In the data below, begin at the line with "https://elibrary.ru/SUQHIP" and stop after the line with "19 mayo, 2016"; output those lines exactly and no pictures.
═══ DATASET ENTRIES
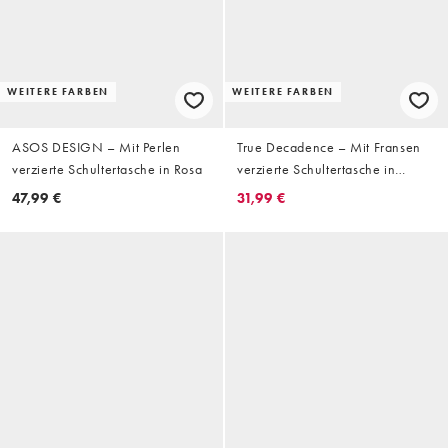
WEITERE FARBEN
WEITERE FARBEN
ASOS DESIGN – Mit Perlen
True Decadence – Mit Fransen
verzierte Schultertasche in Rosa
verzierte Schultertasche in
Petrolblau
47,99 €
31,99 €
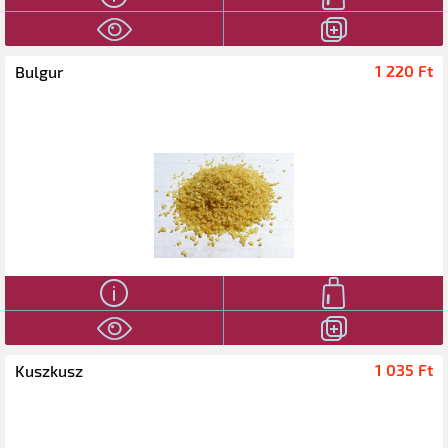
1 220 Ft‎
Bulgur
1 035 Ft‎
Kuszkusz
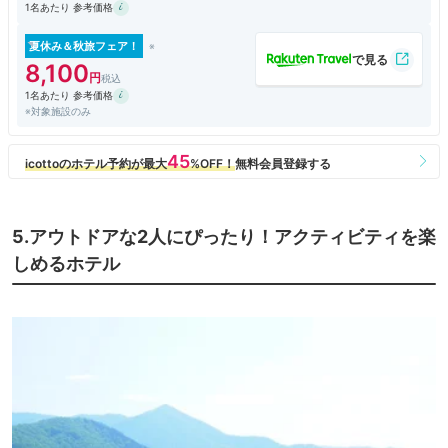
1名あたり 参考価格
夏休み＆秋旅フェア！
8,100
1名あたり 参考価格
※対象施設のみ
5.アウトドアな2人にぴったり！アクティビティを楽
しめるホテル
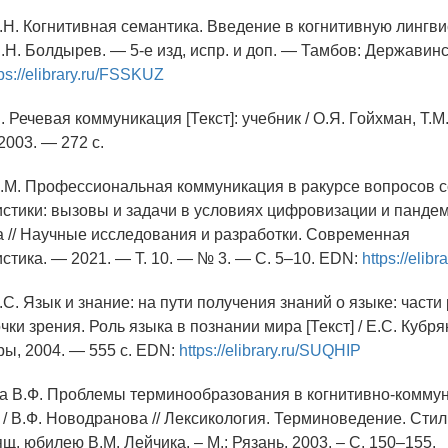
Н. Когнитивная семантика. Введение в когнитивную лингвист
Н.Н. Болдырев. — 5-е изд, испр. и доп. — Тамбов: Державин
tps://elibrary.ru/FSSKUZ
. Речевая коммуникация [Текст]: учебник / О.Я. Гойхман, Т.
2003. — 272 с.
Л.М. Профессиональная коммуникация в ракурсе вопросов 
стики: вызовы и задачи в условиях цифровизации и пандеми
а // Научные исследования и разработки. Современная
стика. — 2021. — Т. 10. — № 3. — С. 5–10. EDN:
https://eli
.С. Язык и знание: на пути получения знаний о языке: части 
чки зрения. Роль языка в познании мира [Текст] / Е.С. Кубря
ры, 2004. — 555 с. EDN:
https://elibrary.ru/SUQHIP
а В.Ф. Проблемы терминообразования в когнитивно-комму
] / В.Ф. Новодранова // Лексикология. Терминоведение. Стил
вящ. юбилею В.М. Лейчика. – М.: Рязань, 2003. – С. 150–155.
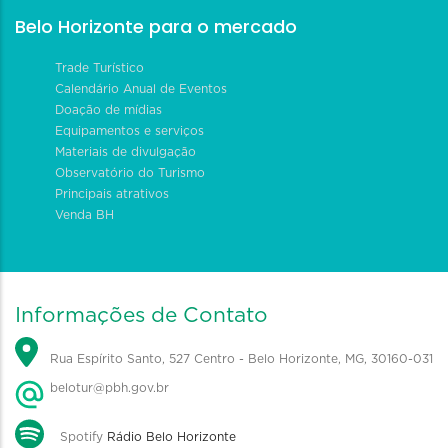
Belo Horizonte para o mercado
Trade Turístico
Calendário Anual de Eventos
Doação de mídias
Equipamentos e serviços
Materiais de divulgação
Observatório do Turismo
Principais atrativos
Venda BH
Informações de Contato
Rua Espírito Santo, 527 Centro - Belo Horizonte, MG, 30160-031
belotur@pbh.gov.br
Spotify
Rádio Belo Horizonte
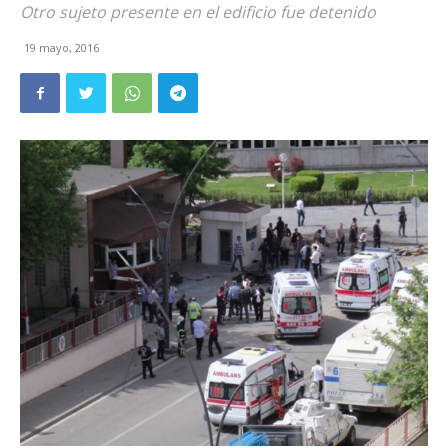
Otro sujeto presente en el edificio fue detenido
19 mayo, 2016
══════
═══ DATASET ENTRIES
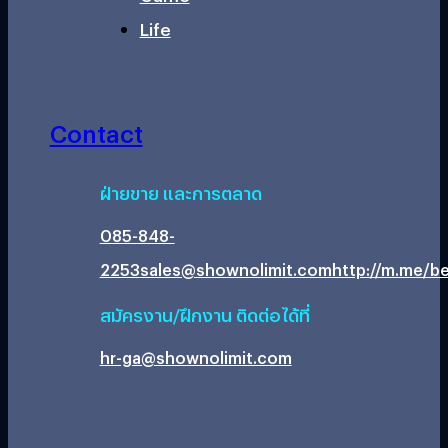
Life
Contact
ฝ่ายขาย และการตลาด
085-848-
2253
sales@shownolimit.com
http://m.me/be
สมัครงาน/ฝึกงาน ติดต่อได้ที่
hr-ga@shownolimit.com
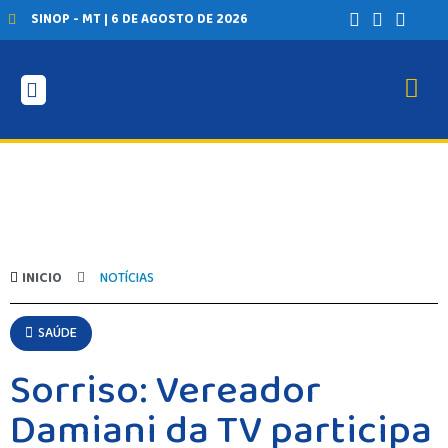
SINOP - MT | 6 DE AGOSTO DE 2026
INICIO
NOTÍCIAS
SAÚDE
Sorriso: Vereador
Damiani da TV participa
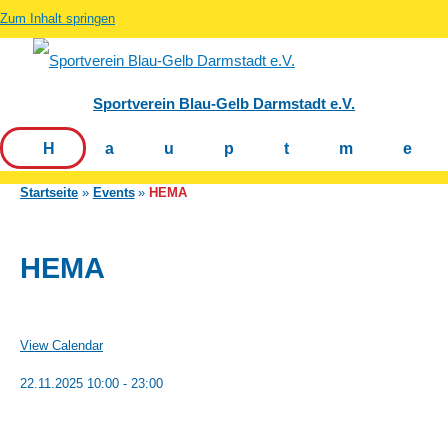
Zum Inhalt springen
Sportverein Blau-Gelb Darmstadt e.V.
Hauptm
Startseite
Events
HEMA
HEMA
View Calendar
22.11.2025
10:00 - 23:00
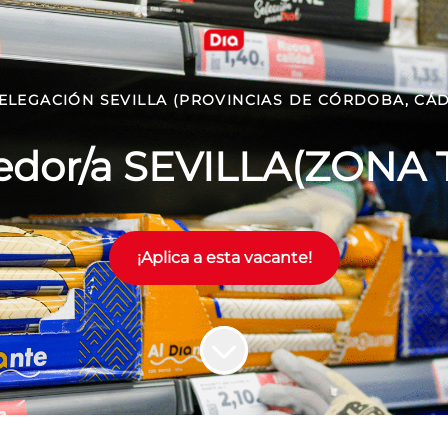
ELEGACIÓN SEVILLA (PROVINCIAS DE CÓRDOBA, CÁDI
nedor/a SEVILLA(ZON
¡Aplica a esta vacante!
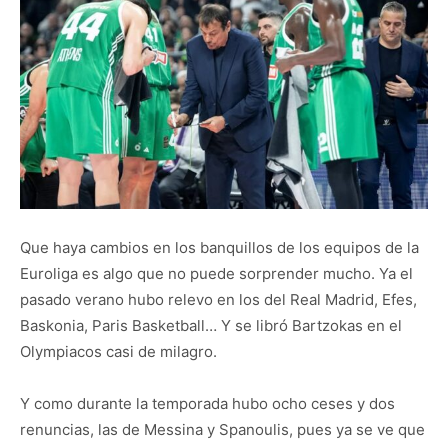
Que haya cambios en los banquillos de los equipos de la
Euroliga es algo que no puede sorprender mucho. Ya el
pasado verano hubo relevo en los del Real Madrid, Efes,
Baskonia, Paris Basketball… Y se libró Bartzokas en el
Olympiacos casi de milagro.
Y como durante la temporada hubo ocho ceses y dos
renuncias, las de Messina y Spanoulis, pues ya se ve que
══════
▶ RESPONSE BELOW:
https://elibrary.ru/SUQHIP
а В.Ф. Проблемы терминообразования в когнитивно-комму
] / В.Ф. Новодранова // Лексикология. Терминоведение. Стил
вящ. юбилею В.М. Лейчика. – М.: Рязань, 2003. – С. 150–155.
Belo Horizonte para o mercado
Trade Turístico
Calendário Anual de Eventos
Doação de mídias
Equipamentos e serviços
Materiais de divulgação
Observatório do Turismo
Principais atrativos
Venda BH
Informações de Contato
Rua Espírito Santo, 527 Centro - Belo Horizonte, MG, 30160-031
belotur@pbh.gov.br
Spotify
Rádio Belo Horizonte
Otro sujeto presente en el edificio fue detenido
19 mayo, 2016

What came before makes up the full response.